You Know What They Say About Opinions

Everybody has advice for the Democrats after Tuesday’s elections. You should see what James Carville had to say. Here’s David Brooks’s advice from his New York Times column:

Democrats need a positive moral vision that would start by rejecting the idea that we are locked into incessant conflict along class, cultural, racial and ideological lines. It would reject all the appurtenances of the culture warrior pose — the us/them thinking, exaggerating the malevolence of the other half of the country, relying on crude essentialist stereotypes to categorize yourself and others.

It would instead offer a vision of unity, unity, unity. That unity is based on a recognition of the complex humanity of each person — that each person is in the act of creating a meaningful life. It would reject racism, the ultimate dehumanizing force, but also reject any act that seeks to control the marketplace of ideas or intimidate those with opposing views. It would reject ideas and movements that seek to reduce complex humans to their group identities. It would stand for racial, economic and ideological integration, and against separatism, criticizing, for example, the way conservatives are often shut out from elite cultural institutions.

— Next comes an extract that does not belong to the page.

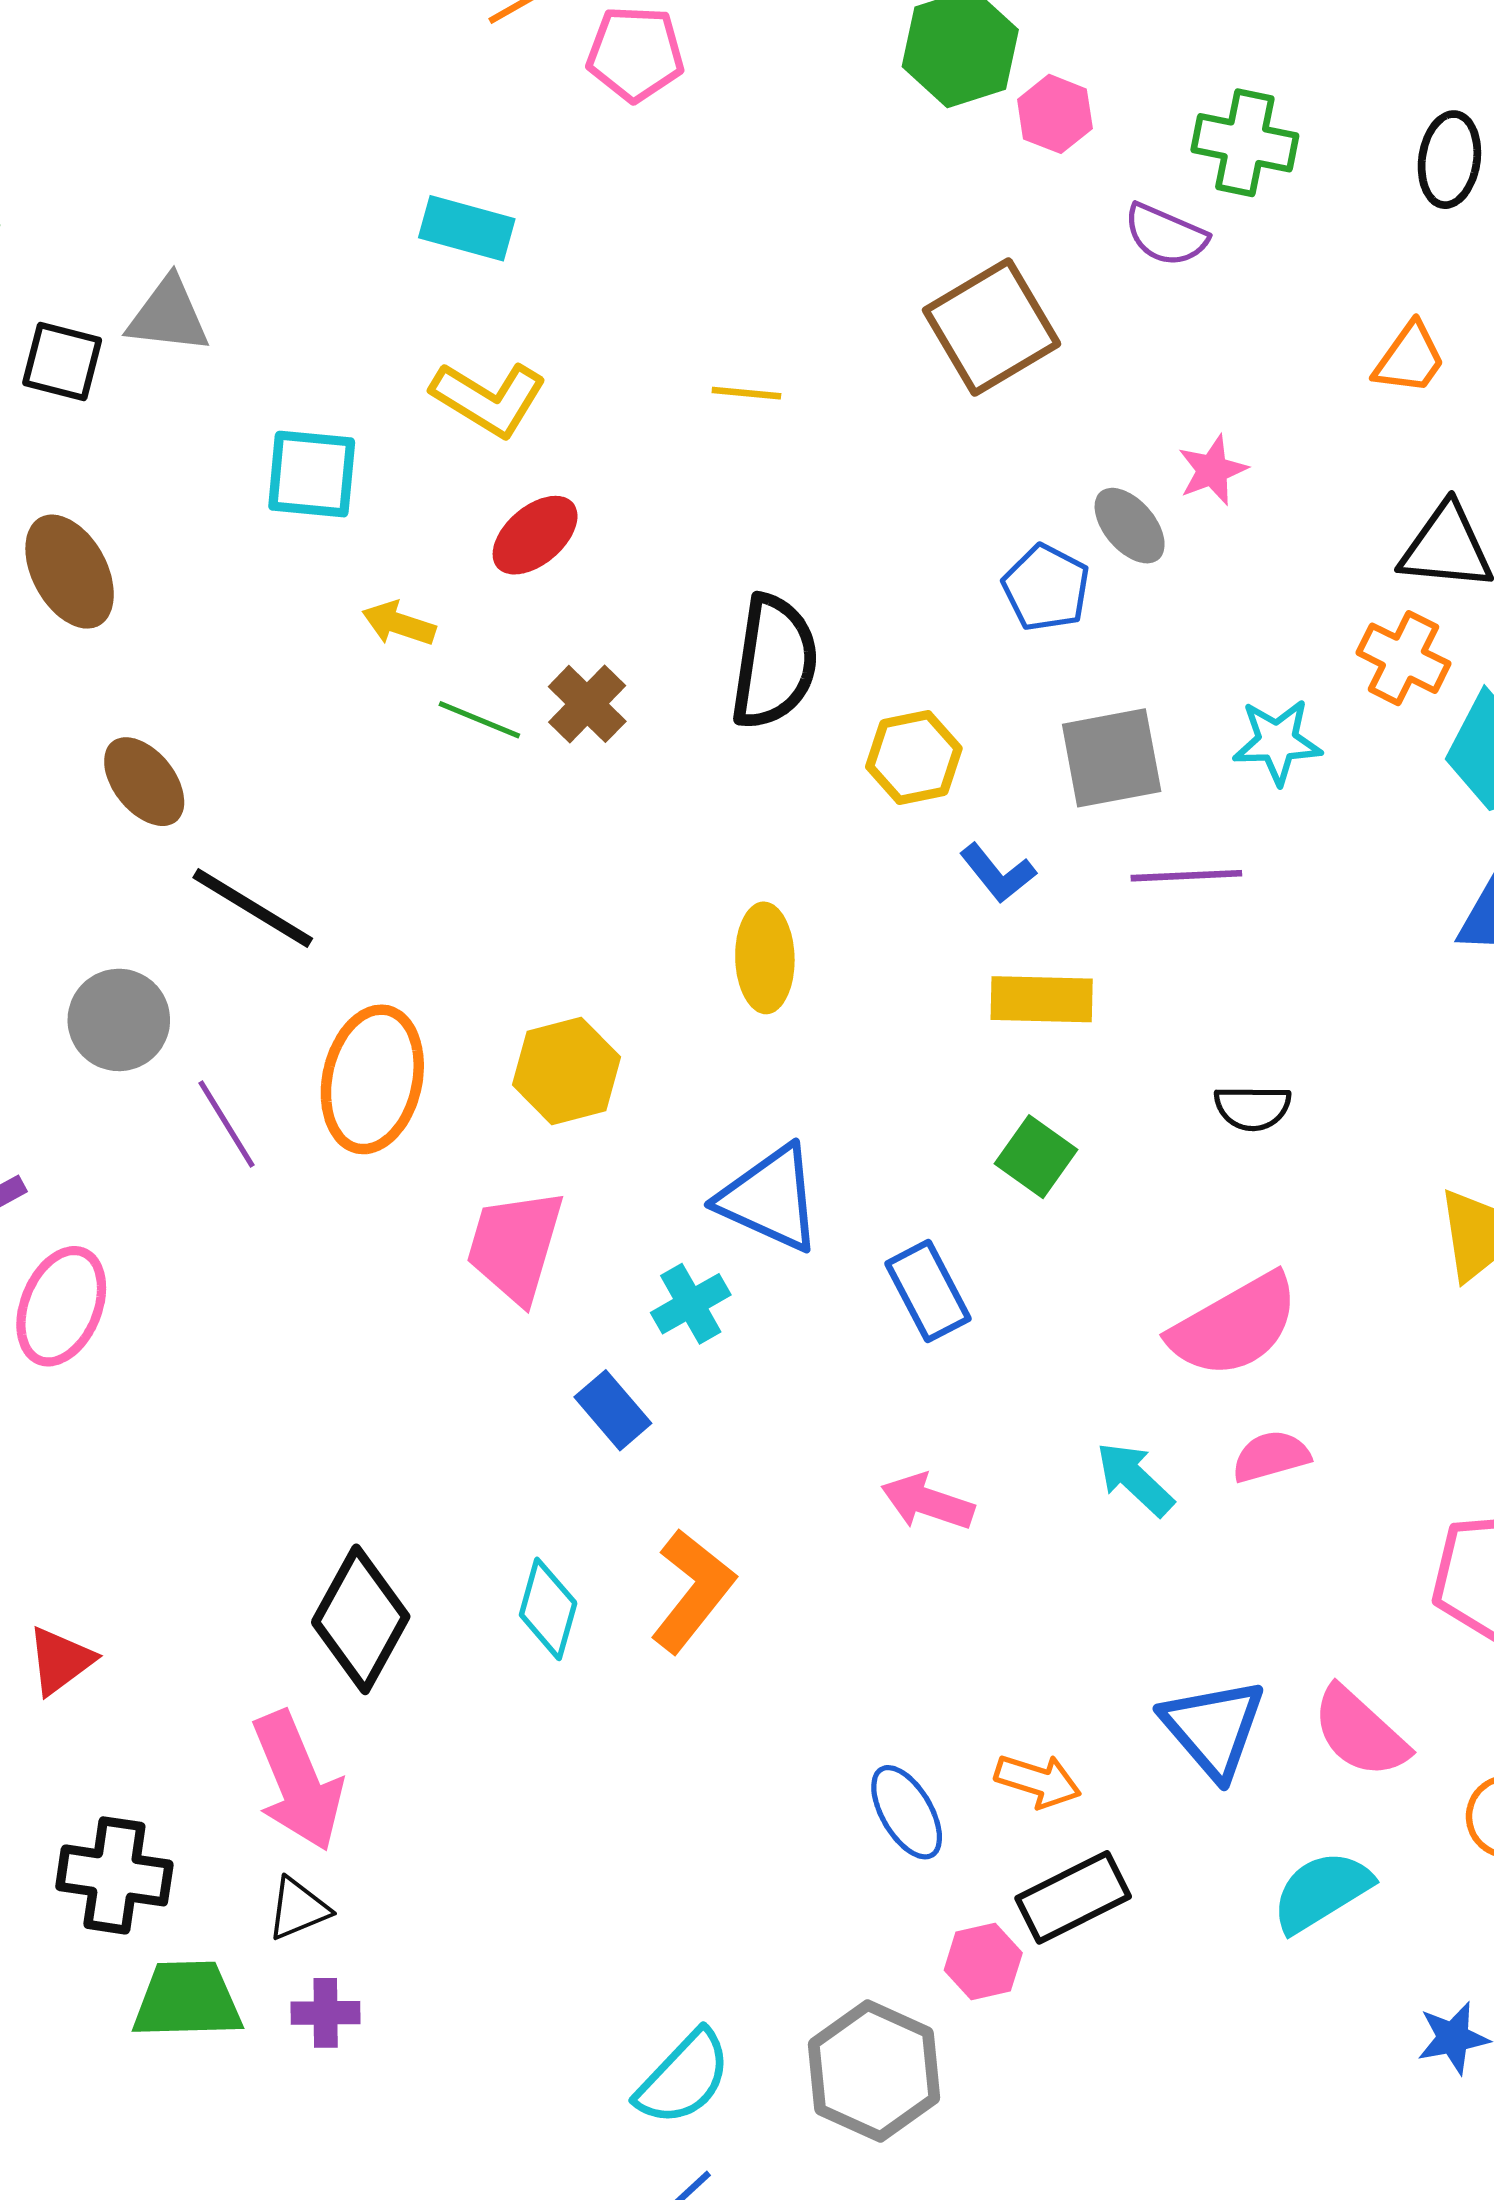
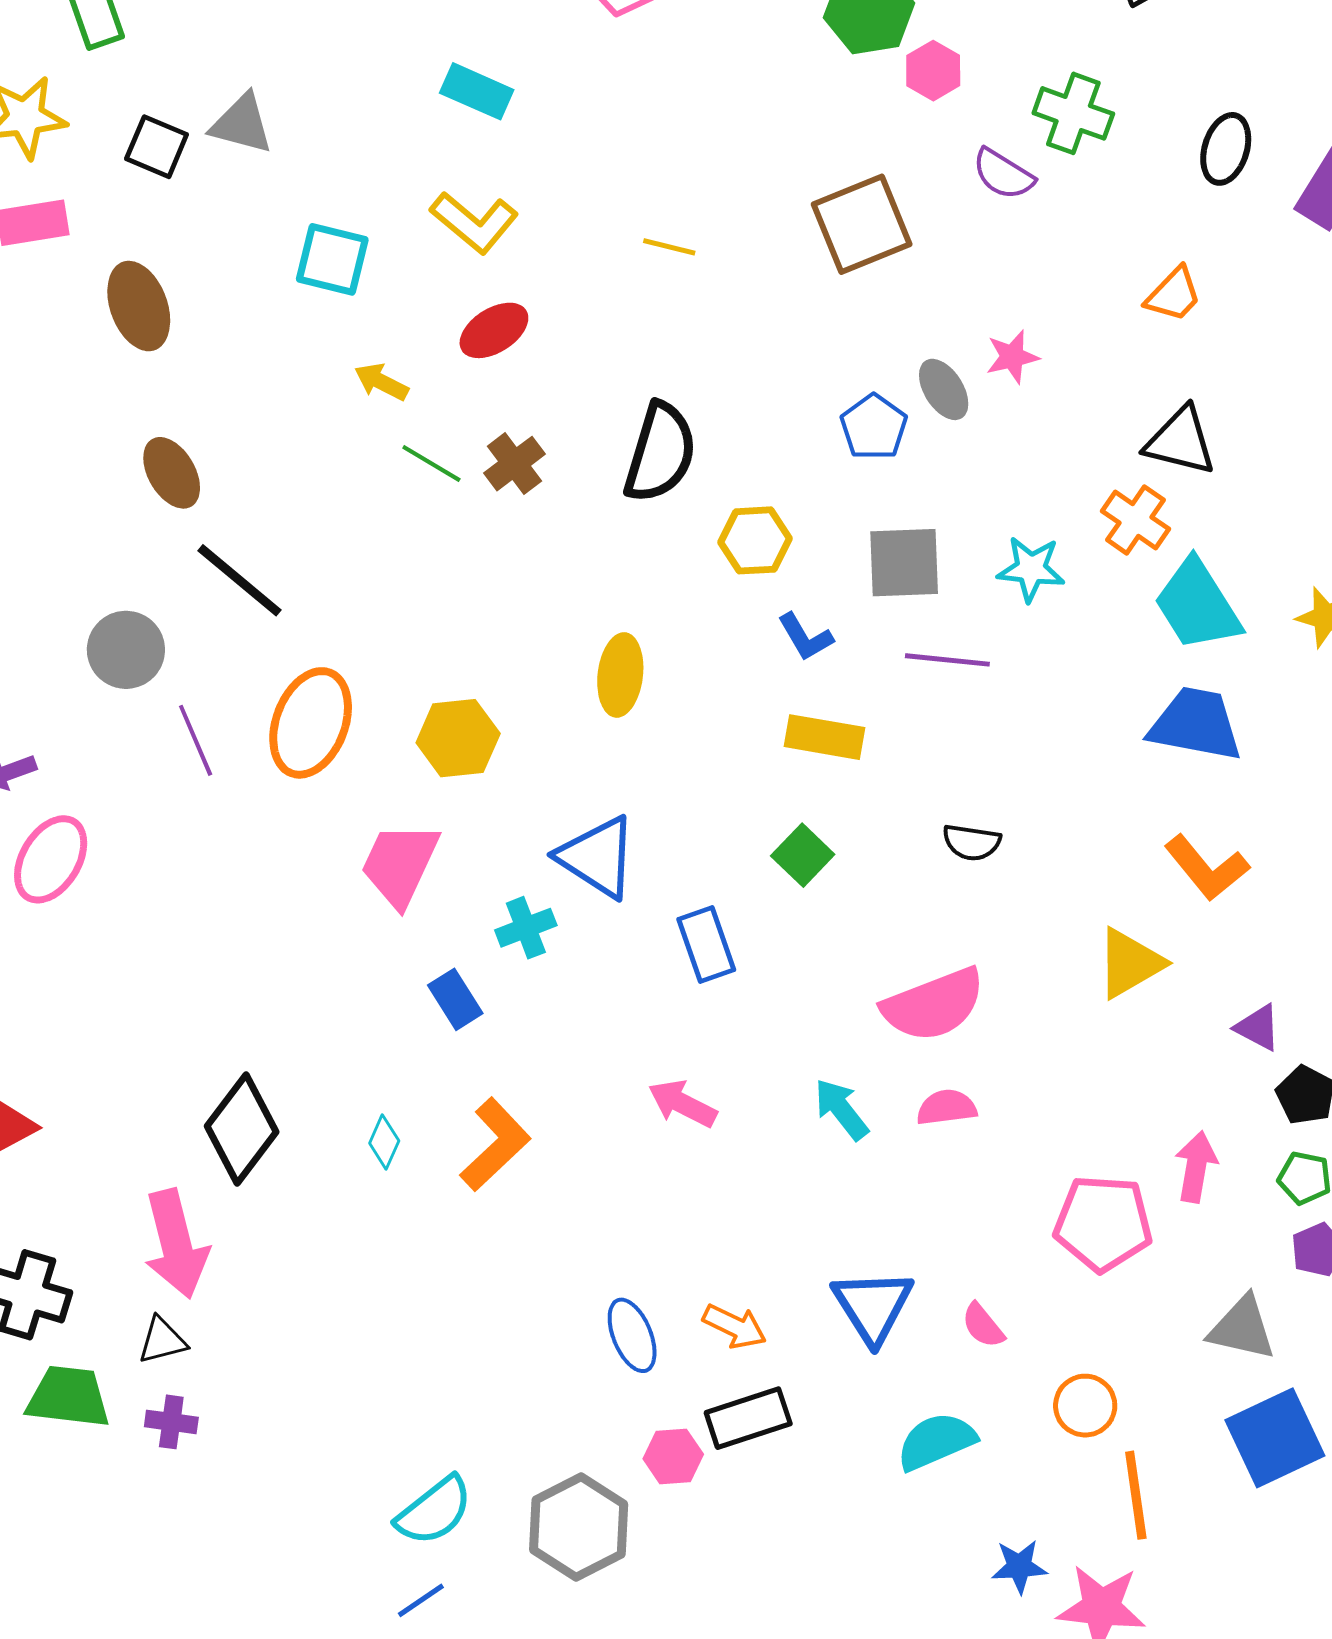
cyan diamond: (548, 1609) -> (384, 1142), size x0.7
pink semicircle: (1360, 1732) -> (983, 1325), size x0.6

Democrats will be outvoted if they are seen to be standing with elite culture warriors against mass culture warriors, or imposing the values of metropolitan centers. On the cultural front especially, they have to be seen as champions of the whole nation.

I’m afraid he misunderstands what is going on. The people he’s exhorting aren’t Democrats, broadly, they’re progressives who have embraced a version of Marxism substituting race conflict, culture conflict, gender conflict for class conflict. They’re also a vanguardist movement which as I have explained previously means they believe that the plebs needs their guidance. They don’t care what the plebs wants.

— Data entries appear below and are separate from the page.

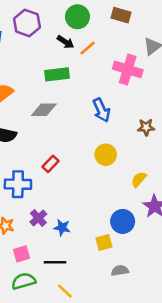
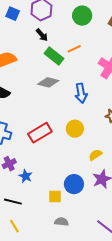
black arrow: (66, 42) -> (42, 35), moved
orange line: (88, 48) -> (74, 49), moved
green rectangle: (57, 74) -> (54, 56), turned 30
gray diamond: (44, 110) -> (48, 82), moved
red rectangle: (50, 164) -> (40, 133), moved, size x1.6

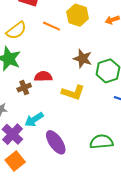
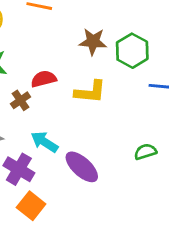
cyan arrow: (34, 120) -> (44, 142), turned 78
green semicircle: (101, 142) -> (145, 152), size x0.7

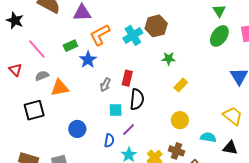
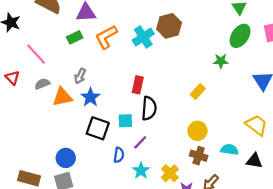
green rectangle: (70, 46) -> (75, 37), moved
green star: (169, 59) -> (221, 61), moved
blue star: (88, 60) -> (90, 97), moved
gray arrow: (105, 85) -> (80, 76), moved
black square: (34, 110) -> (98, 128), moved, turned 35
blue circle: (77, 129) -> (66, 158), moved
brown cross: (177, 151) -> (199, 156), moved

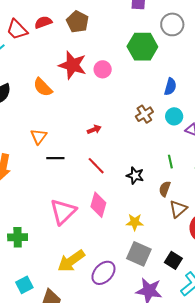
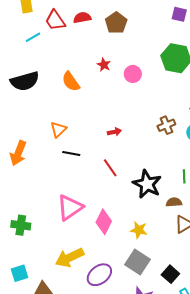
red star: (73, 65) -> (104, 65), size x0.5
black star: (135, 175) -> (147, 184), size x1.6
brown semicircle: (165, 189) -> (174, 202), turned 56
pink diamond: (98, 205) -> (104, 222), moved

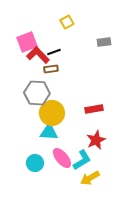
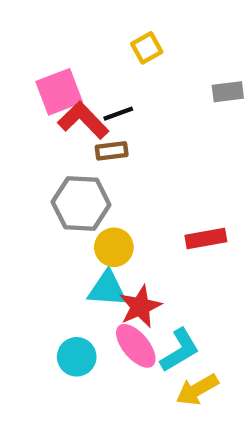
yellow circle: (52, 113) -> (114, 247), size x0.7
red star: (96, 140) -> (140, 306), moved

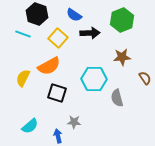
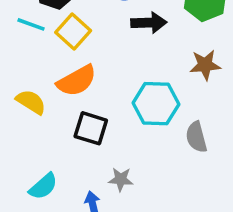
yellow square: (58, 38) -> (73, 31), moved
yellow semicircle: (23, 78) -> (31, 102), turned 96

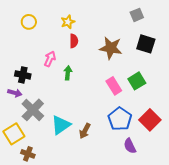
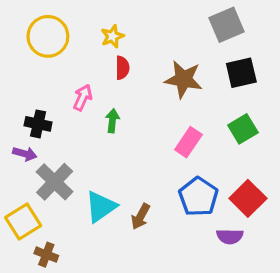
gray square: (137, 15) -> (226, 25), size x1.5
yellow circle: (29, 22) -> (48, 36), size x1.6
black square: (146, 44) -> (241, 73), turned -30
green square: (137, 81) -> (243, 129), moved
pink rectangle: (114, 86) -> (188, 142), turned 66
purple semicircle: (130, 146) -> (230, 236), moved, turned -63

How likely is it they will take his advice?

6 comments… add one
  • Jan Link

    The very language of David Brooks is off-putting in that column. He speaks in highly theoretical prose, laced with milk-chocolate idealism and aspirations. His words just do not jive with the common everyday person, out there trying to make a satisfactory life for themselves and their family. And, when you juxtapose his suggestions with the enriched lives of political leaders who get generous waivers from abiding by their own mandates or laws, it also becomes pie-in-the-sky tripe.

  • Drew Link
  • I don’t take it as badly as you do. In the Congress they converse in slogans and jargon that becomes incomprehensible to outsider ears. In linguistic terms it’s an argot—sort of like the members of a gang.

  • Drew Link

    I understand that completely. Its not the jargon, its the halting, almost spastic, delivery. Drunk or addled? Afterall, for consistency, what was one of the big criticisms of Trump. His acerbic, unstatesmanlike style.

    Would you give a delivery like that to a client? How much confidence do you think it would inspire? I know that if we were interviewing someone to assist with an issue at a portco who gave that performance we would nod, smile and then politely exit them from the building, never to be seen again.

  • Drew Link

    I decided to go find some clips of Pelosi from the 2016-2018 timeframe, to compare. Like Biden, unrecognizable from current public performances. A different person. I don’t want to dance on a grave. I’m watching my mother in law go through this right now. Every six months is a new stage. It happens.

    Two of the most senior people in our government are either flat out senile, or so impaired that the difference is not really worth debating.

    Not inspiring.

  • Andy Link

    My hackles raise whenever anyone starts talking about “unity.” Unity as a value leads to authoritarianism. People calling for unity are only interested in others uniting with their vision.

    I’m much more of a live-and-let-live person. Peaceful coexistence is a better mantra than unity.